Our CUSO recently studied over 200 NCUA merger applications submitted by credit unions between October 2021 and October 2022. As a result of this analysis, we have identified several primary reasons credit unions have given as the primary reason for a merger request.
In this series, it is our objective to provide alternative strategies and tactics that credit unions can adopt to avoid the destructive finality of mergers. It is also our hope to provide CUSOs with a variety of strategies they can pursue to better support those credit unions considering possible mergers and establish a level of credit union viability that guarantees a healthy and vibrant market for CUSO-based solutions.
Mergers equal economies of scale?
In our study of NCUA merger applications, the second most frequently mentioned reason for a merger was the economic advantage of attaining some form of scalability. In most of the merger applications, there was little detail explaining what form of economies of scale was either lacking in the current state or attainable if the merger was to be approved.
Credit unions have historically struggled with having sufficient scale to efficiently and effectively implement, market, and operationally support many financial products and services. Many of these products and services need to be part of the menu of financial solutions necessary to meet the constant evolution of member/owner needs if any individual credit union is to be successful.
The evidence of this difficulty takes on many faces; from the inability to afford appropriate human resources (expertise) to not having sufficient member demand to support minimum levels of product support and service. These problems have certainly diminished in the credit union community as the number of multi-million and multi-billion dollar credit unions has multiplied.
These credit unions can, more often than not, afford the capital investment necessary to build the infrastructure required for new and innovative financial services, products, and delivery channels. The same cannot be said for most credit unions below $500 million in assets. Shame on us for not recognizing that the answer to this conundrum for smaller asset-sized credit unions already exists in our history.
We have only to look at the evolution of plastic-based financial services for solutions to the challenges we face today. Our credit union community effort to discover and create collaborative business models is singularly responsible for our historical presence in the credit and debit card markets.
Over 30 years ago we, as individual credit unions lacked the scale, market appeal, and investment capital to gain access to the national and international payment channels being created by banks and known as VISA and MasterCard. It was only through the collaborative and collective leadership of credit union boards, executives, and members that today our largest and most successful CUSOs still provide these plastic-based products to not only small credit unions but even most of our largest credit unions who still find a collaborative solution best meets their needs.
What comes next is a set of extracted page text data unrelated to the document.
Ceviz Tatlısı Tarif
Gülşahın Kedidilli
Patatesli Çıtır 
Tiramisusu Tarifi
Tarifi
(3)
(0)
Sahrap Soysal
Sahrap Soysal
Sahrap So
Rather than looking for a merger solution to provide economies of scale, every credit union should exhaust itself to identify the many collaborative product and services-based CUSOs can provide them with an “immediate” scale for any product, service, or delivery channels that they lack from their member services menu.
This is one of the primary reasons that organizations like NACUSO exist. They provide a marketplace where credit unions that suffer from the problem of scalability can identify and connect with a partner that will help them maintain their independence and market brand while avoiding the merger strategy.
How can CUSOs respond to this opportunity?
Surely these smaller credit unions, who are considering the option of a merger, need to expend the energy necessary to identify product, service, and operational CUSO partners, but CUSOs can also be much more proactive in reaching out to this part of our credit union community. There is blame to be shared here, as some CUSOs today have adopted strategies that more closely imitate those for-profit third-party companies we, as CUSOs, were created to replace as a better option.
We hear, too often, of CUSOs who have segmented our credit union community and strategically identified only credit unions above a certain asset level as being their target market. Alternatively, some CUSOs have created pricing models which almost automatically exclude smaller and even medium-sized credit unions to access their products or services. As credit union-owned organizations we need to pay attention to our very purpose for being. We need to build product solution models that can support and assure the viability of this struggling part of our community.
Making sure that there are enough credit unions in the future for our CUSOs to continue as viable business concerns is strategically vital. If some form of scalability is one of your reasons for a merger, make the investment in time and effort to identify a CUSO partner that can help you overcome that problem.